Avalara, Inc. (the “Company”) is filing this Post-Effective Amendment No. 1 (this “Post-Effective Amendment”) to deregister all unsold securities registered under the Registration Statement on Form S-3 filed by the Company with the U.S. Securities and Exchange Commission on August 4, 2020 (File No. 333-240348) (the “Registration Statement”).

On October 19, 2022, as contemplated by the Agreement and Plan of Merger, dated August 8, 2022, by and among the Company, Lava Intermediate, Inc., a Delaware corporation (“Parent”) and Lava Merger Sub, Inc., a Washington corporation and wholly owned subsidiary of Parent (“Merger Sub”), Merger Sub merged with and into the Company, with the Company surviving as a wholly-owned subsidiary of Parent (such transaction, the “Merger”).

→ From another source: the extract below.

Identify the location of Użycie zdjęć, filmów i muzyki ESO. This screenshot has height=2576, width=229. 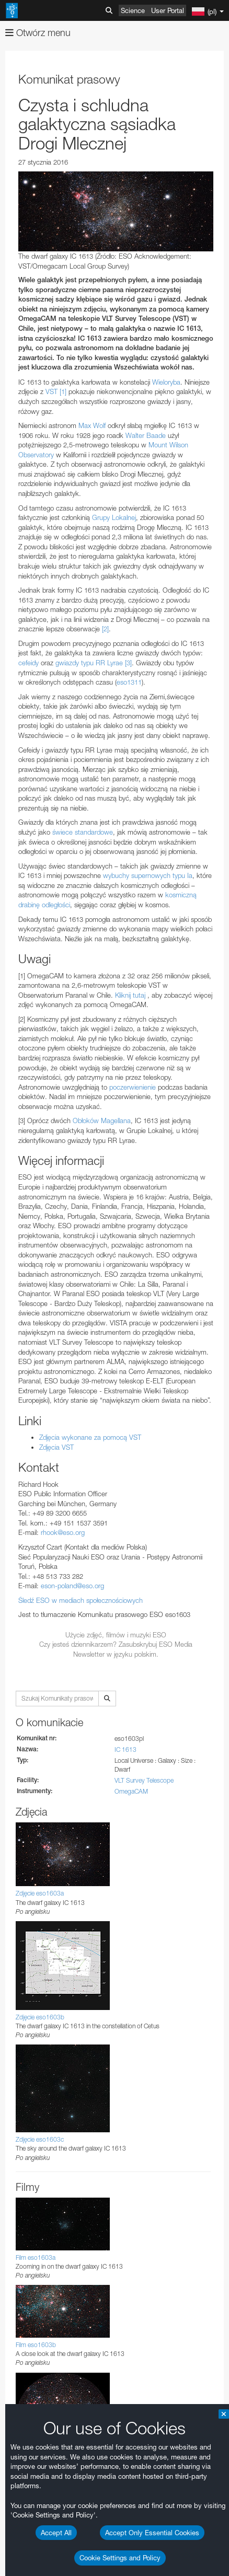
(115, 1635).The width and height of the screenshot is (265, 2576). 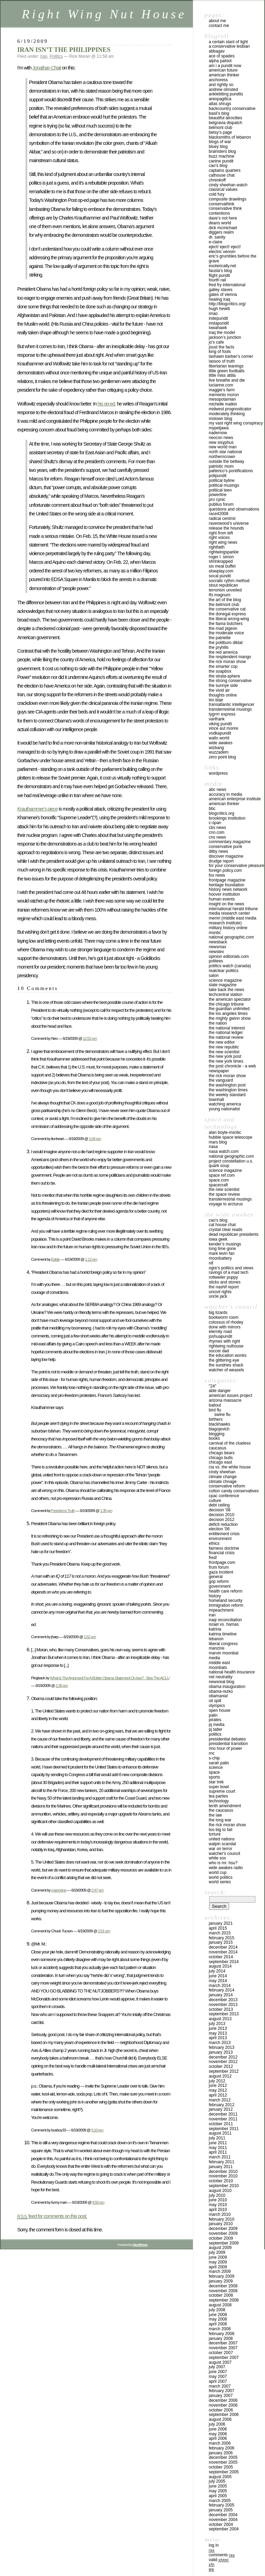 What do you see at coordinates (223, 1524) in the screenshot?
I see `Deficit reduction` at bounding box center [223, 1524].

As a result of the Merger, the Company has terminated any and all offerings of the Company’s securities pursuant to existing registration statements, including the Registration Statement. In accordance with the undertakings made by the Company in the Registration Statement to remove from registration, by means of a post-effective amendment, any of the Company’s securities that remain unsold at the termination of the offering, the Company hereby removes from registration, by means of this Post-Effective Amendment to the Registration Statement, any and all securities registered under the Registration Statement that remain unsold as of the effectiveness of the Merger.


SIGNATURES

Pursuant to the requirements of the Securities Act of 1933, as amended, the registrant certifies that it has reasonable grounds to believe that it meets all of the requirements for filing on Form S-3 and has duly caused this Post-Effective Amendment to the Registration Statement to be signed on its behalf by the undersigned, thereunto duly authorized, in the city of Seattle, state of Washington, on the 19th day of October, 2022.

 

AVALARA, INC.
By:  

/s/ Alesia L. Pinney

Name:   Alesia L. Pinney
Title:   Executive Vice President, Chief Legal Officer, and Secretary

No other person is required to sign this Post-Effective Amendment in reliance upon Rule 478 under the Securities Act of 1933, as amended.